Facebook-owned virtual reality company Oculus is creating two divisions — one focused on PC, the other on mobile — and Brendan Iribe, CEO of Oculus, is stepping down from his current position to helm the PC division.
Oculus Reshuffling
The corporate reshuffling leaves Oculus a vacant spot for a new CEO as Iribe leads the PC group and Jon Thomason, Oculus' head of software, leads the mobile group. Iribe regarded the structure shake-up as a development-bolstering move, among other things.
"Changing the world on that scale has required us to also scale Oculus at warp speed," said Iribe in a blog post. "[W]e've decided to establish new PC and mobile VR groups to be more focused, strengthen development and accelerate our roadmap."
Iribe's New Position
Part of his new role sees Iribe "pushing the state of VR forward with Rift, research and computer vision," which according to him is where he's most passionate.

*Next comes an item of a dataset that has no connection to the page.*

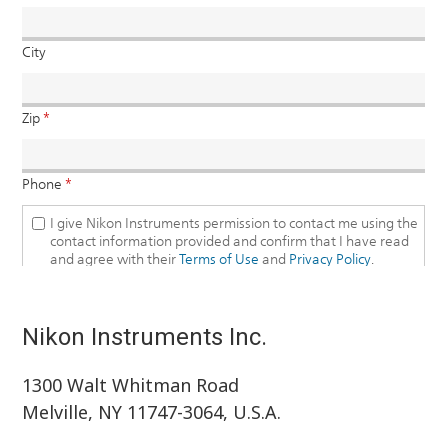
Nikon Instruments Inc.
1300 Walt Whitman Road
Melville, NY 11747-3064, U.S.A.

"I really missed the deep, day-to-day involvement in building a brand new product on the leading edge of technology."
Iribe's step-down is an odd inflection point for Oculus, given that posts atop the corporate ladder at Facebook-owned companies rarely become vacant, as is the case with Instagram and WhatsApp, presently helmed still by their cofounders pre-acquisition.
At the time of Facebook's Oculus acquisition, Iribe, along with Palmer Luckey, were credited as the co-founders. Luckey is still with Oculus, though his exact role hasn't been disclosed. However, The Wall Street Journal reported, citing a spokeswoman as the source, that Lucky will share details of his role soon.
A New Leader
Iribe and Thomason will join Mike Schroepfer, Facebook's CTO, in finding a new leader, the operative word being "leader," since as per the spokeswoman, Oculus is looking for someone who can lead both mobile and PC teams, and not someone to lend the CEO title to.
Oculus' structural change adds to the company's shaky year, mired by shipping woes and unexpectedly loft price points for its VR headsets. Oculus at present still lacks a system-selling VR game to usurp its contemporaries HTC with its Vive headset co-developed by Valve, and Sony with its PlayStation VR, which has the advantage of borrowing from the PS4's firm library.
Looking Into The Future
During its developers conference this past October, Oculus showed off a new standalone VR headset it's currently developing, and that it will shell out as much as $250 million for VR content creators, on top of $250 million already spent.